Saved entries |
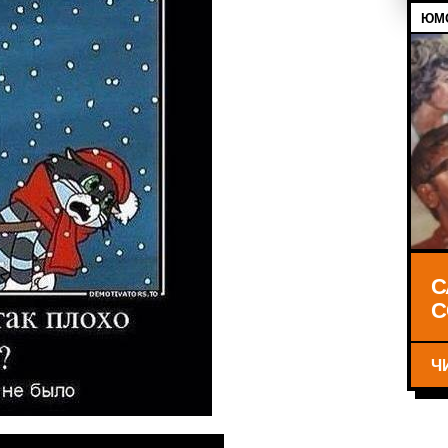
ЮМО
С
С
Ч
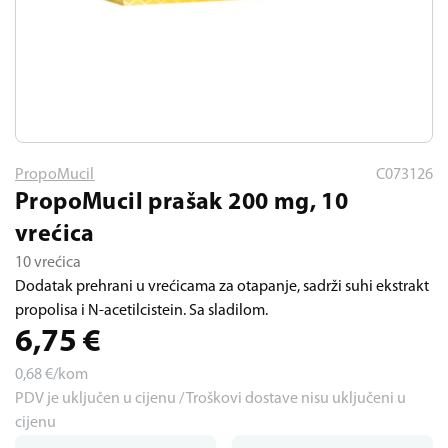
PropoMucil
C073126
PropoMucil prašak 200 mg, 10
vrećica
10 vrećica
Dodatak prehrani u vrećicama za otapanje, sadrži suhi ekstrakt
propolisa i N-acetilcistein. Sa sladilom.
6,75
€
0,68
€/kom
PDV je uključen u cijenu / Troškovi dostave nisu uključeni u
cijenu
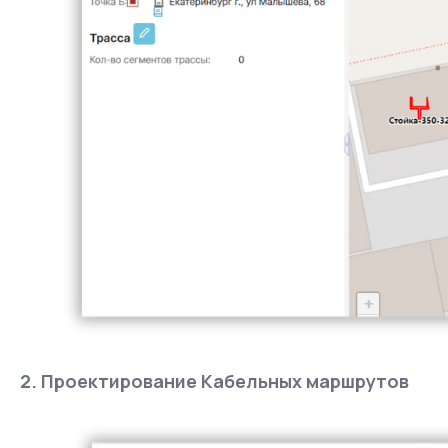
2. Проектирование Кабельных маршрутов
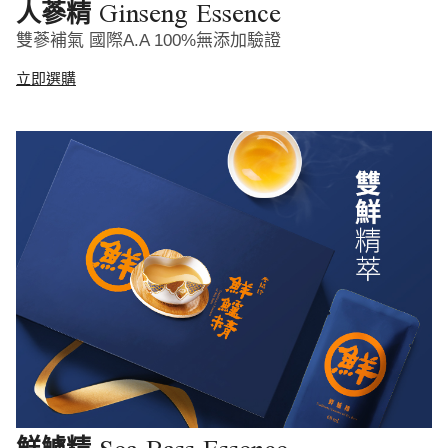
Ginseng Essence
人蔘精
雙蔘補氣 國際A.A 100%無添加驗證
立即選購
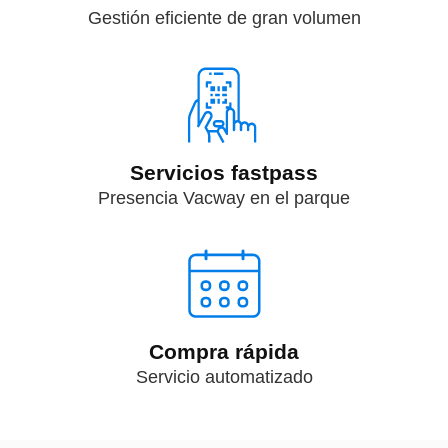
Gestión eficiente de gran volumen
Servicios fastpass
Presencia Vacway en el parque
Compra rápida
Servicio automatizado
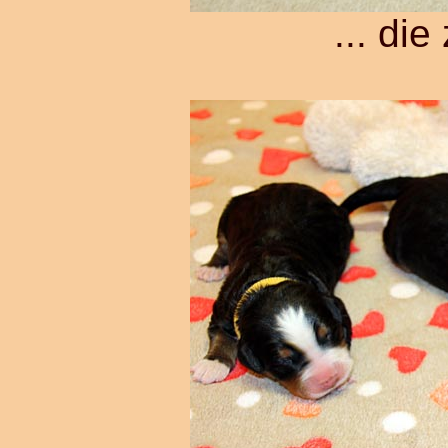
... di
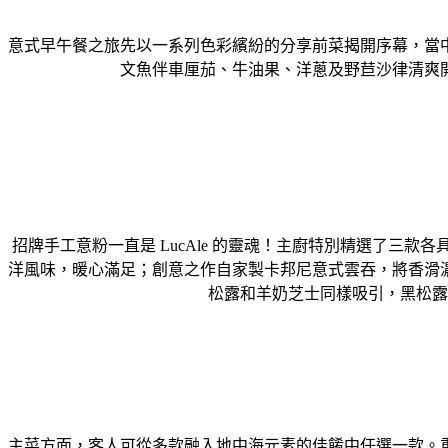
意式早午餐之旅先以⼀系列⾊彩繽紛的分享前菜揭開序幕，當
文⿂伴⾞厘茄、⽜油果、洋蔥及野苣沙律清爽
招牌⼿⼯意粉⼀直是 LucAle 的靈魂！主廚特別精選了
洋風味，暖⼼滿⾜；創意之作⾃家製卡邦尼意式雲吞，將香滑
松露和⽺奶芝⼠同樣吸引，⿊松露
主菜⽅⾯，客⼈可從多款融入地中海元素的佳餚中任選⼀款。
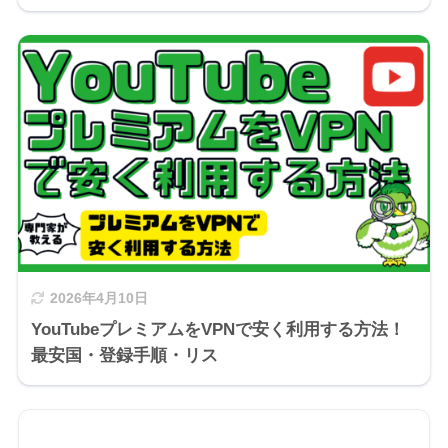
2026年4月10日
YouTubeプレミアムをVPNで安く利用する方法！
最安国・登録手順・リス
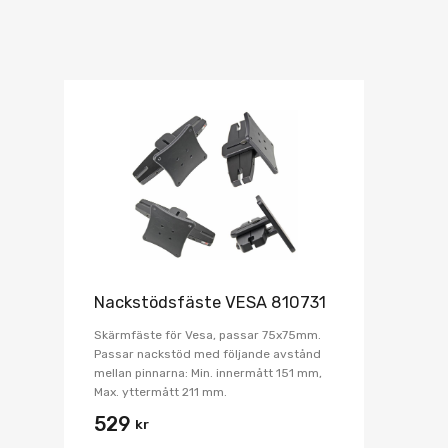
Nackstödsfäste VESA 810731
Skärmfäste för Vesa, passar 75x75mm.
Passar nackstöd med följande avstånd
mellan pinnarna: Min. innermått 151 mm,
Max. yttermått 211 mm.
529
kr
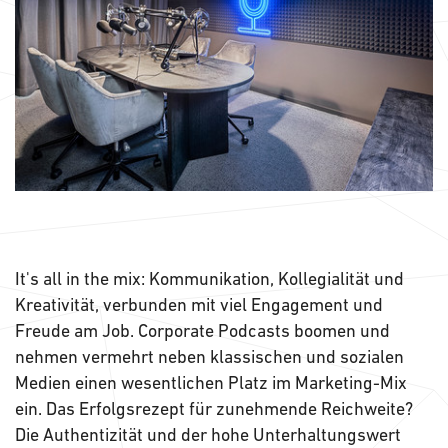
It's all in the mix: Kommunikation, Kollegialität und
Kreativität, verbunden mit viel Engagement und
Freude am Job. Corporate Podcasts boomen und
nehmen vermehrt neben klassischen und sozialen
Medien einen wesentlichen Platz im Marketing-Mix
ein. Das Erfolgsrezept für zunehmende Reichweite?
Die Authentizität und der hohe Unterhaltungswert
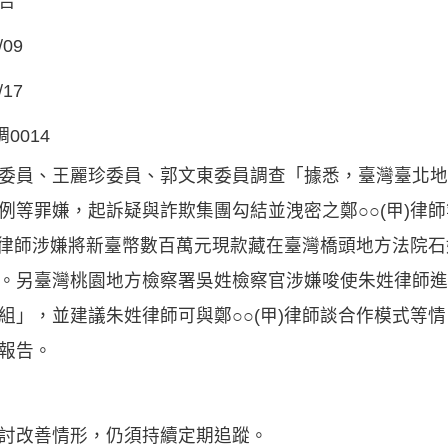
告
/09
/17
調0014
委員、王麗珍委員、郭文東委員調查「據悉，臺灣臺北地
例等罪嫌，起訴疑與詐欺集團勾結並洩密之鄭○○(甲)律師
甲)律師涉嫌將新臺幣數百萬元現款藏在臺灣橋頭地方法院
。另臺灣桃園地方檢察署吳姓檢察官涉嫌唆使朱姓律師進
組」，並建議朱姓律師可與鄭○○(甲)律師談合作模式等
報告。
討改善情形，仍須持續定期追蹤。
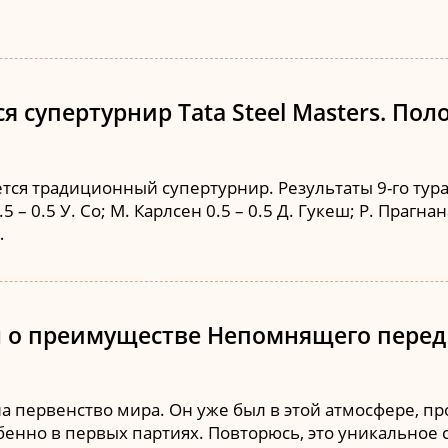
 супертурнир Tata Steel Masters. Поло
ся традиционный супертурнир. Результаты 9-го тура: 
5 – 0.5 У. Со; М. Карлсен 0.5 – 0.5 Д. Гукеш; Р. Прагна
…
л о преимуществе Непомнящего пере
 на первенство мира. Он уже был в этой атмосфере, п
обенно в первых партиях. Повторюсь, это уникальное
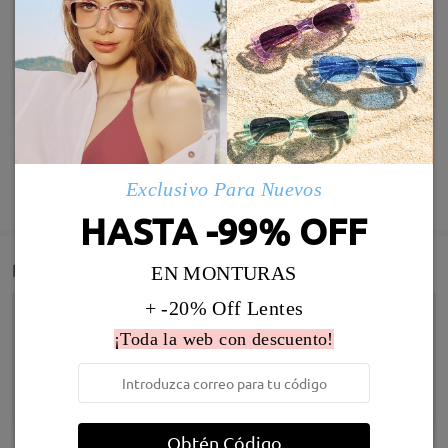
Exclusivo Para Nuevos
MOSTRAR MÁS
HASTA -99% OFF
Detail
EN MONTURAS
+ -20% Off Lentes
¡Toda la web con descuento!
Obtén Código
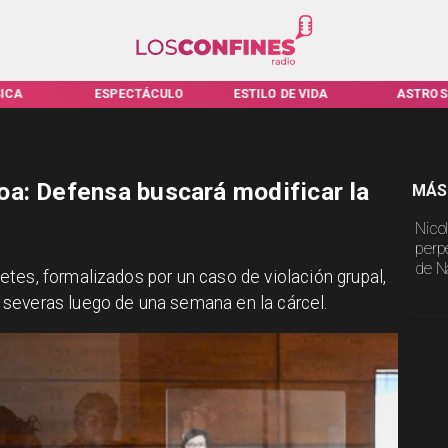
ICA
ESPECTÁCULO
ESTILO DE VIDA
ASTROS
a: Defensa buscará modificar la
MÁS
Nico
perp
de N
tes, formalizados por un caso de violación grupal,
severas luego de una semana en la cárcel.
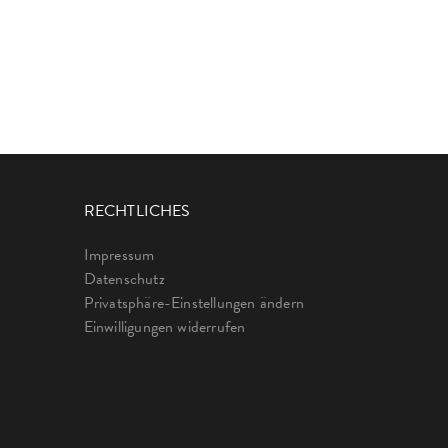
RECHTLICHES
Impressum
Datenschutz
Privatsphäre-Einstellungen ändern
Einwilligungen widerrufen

Work to be completed | Which lines of the data contain the string "супертурнир"? Copy each of them.

Completed exercise |
 супертурнир Tata Steel Masters. Поло
ся традиционный супертурнир. Результаты 9-го тура: 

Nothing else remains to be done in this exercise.